Tweaked from www.domesticate-me.com
Now, I love pizza just as much as the next foodie (health-conscious or otherwise) – just the way it is. But, there is a bit of a buzz around about cauliflower crust pizzas so we just had to give it a go.
Besides, we have to keep everybody up on the foodie trends, right? Also, I’m a sucker for creative options, and a crust made from vegetables definitely qualifies as an interesting alternative. (Not to mention your threat of post-meal bloating goes way down.)
Pizza (cauliflower) crust:
1. Pre-heat the oven to 450°F.
2. Chop up your cauliflower florets roughly (discarding the stems) and transfer to a large food processor bowl. Pulse the cauliflower until it has the texture of sand. You should get about 3 cups.
3. Transfer the cauliflower sand to the baking sheet and bake uncovered for 5-10 minutes. (Keep the oven on after you remove the cauliflower.)
4. Let your cauliflower cool completely. Once cool, place the cauliflower in a clean tea towel (preferably one you don’t use to mop up spills on the floor!) and wring it tightly over the sink. Try wringing out the cauliflower in a couple of batches in order to get your cauliflower as dry as possible.
5. Place the cauliflower pulp in a large bowl and add the “cheese”, spices, and egg. Mix until well combined (you’ll probably need to get your hands in there).

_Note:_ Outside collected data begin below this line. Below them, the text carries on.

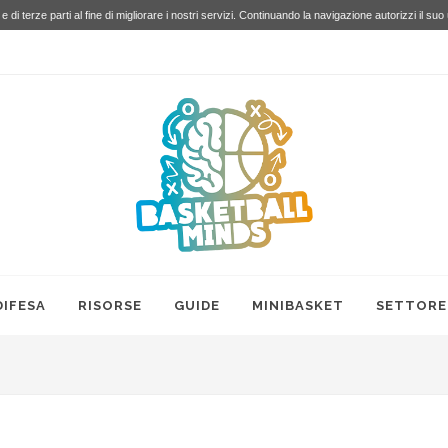
e di terze parti al fine di migliorare i nostri servizi. Continuando la navigazione autorizzi il suo
DIFESA
RISORSE
GUIDE
MINIBASKET
SETTORE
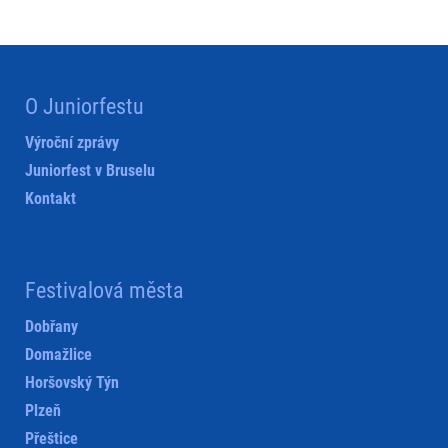
O Juniorfestu
Výroční zprávy
Juniorfest v Bruselu
Kontakt
Festivalová města
Dobřany
Domažlice
Horšovský Týn
Plzeň
Přeštice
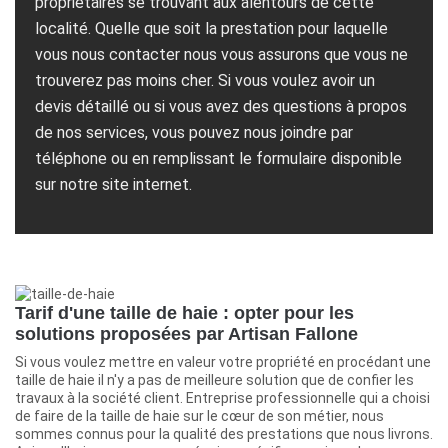
propriétaires se trouvant aux alentours de cette
localité. Quelle que soit la prestation pour laquelle
vous nous contacter nous vous assurons que vous ne
trouverez pas moins cher. Si vous voulez avoir un
devis détaillé ou si vous avez des questions à propos
de nos services, vous pouvez nous joindre par
téléphone ou en remplissant le formulaire disponible
sur notre site internet.
Tarif d'une taille de haie : opter pour les
solutions proposées par Artisan Fallone
Si vous voulez mettre en valeur votre propriété en procédant une
taille de haie il n'y a pas de meilleure solution que de confier les
travaux à la société client. Entreprise professionnelle qui a choisi
de faire de la taille de haie sur le cœur de son métier, nous
sommes connus pour la qualité des prestations que nous livrons.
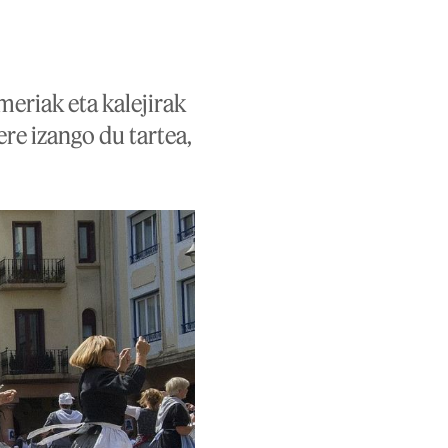
meriak eta kalejirak
ere izango du tartea,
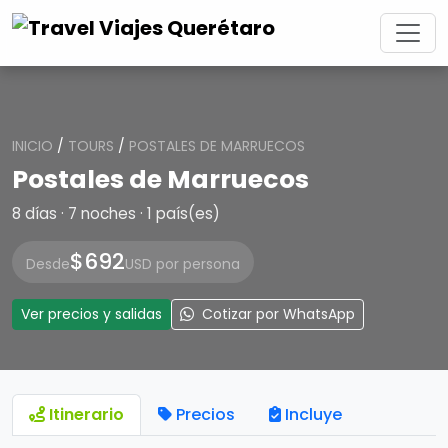
INICIO
/
TOURS
/
POSTALES DE MARRUECOS
Postales de Marruecos
8 días · 7 noches · 1 país(es)
$692
Desde
USD por persona
Ver precios y salidas
Cotizar por WhatsApp
Itinerario
Precios
Incluye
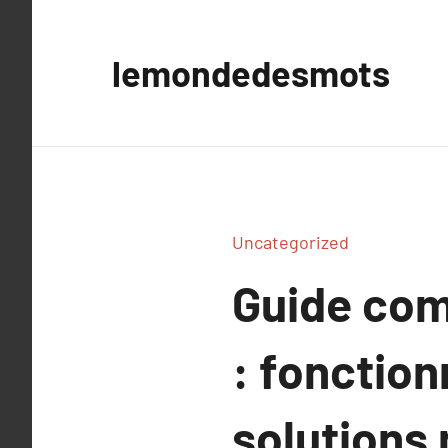
Aller
au
lemondedesmots
contenu
Uncategorized
Guide com
: fonction
solutions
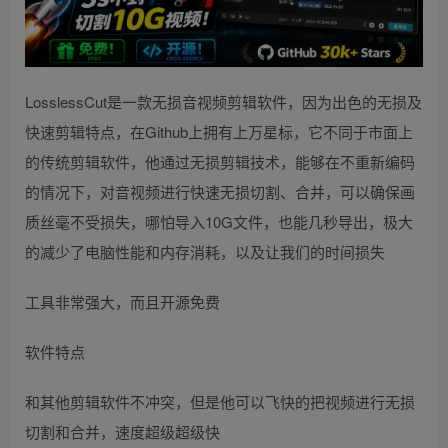
LosslessCut是一款无损音视频剪辑软件，因为出色的无损及
快速剪辑特点，在Github上拥有上万星标，它不同于市面上
的传统剪辑软件，他通过无损剪辑技术，能够在不重新编码
的情况下，对音视频进行快速无损切割、合并，可以确保画
质丝毫不受损失，哪怕导入10G文件，也能几秒导出，极大
的减少了电脑性能和内存消耗，以及让我们的时间损失
工具非常强大，而且开源免费
软件特点
和其他剪辑软件不冲突，但是他可以飞快的把视频进行无损
切割和合并，速度超级超级快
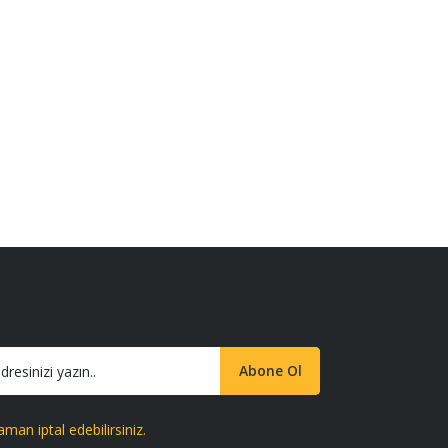
Abone Ol
aman iptal edebilirsiniz.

6. Form the dough into a ball and place it on parchment paper. Place a second piece of parchment on top of the cauliflower dough ball and roll it out into a circle about ¼ inch thick. Remove the top sheet of parchment.
7. Carefully transfer your dough to a baking sheet and bake for 8-10 minutes until the dough is golden brown. Remove from the oven in order to add your toppings.
8. Spread the sauce over the pizza dough and follow with your choice of veggies (in this case broccoli, tomatoes & onion) and finish with crumbled goat cheese.
9. Return the pizza to the oven for another 5-7 minutes until the cheese is melted and bubbling slightly.
10. Let your pizza cool for 2-3 minutes before slicing to make sure that the crust stays together… then, sink your teeth in.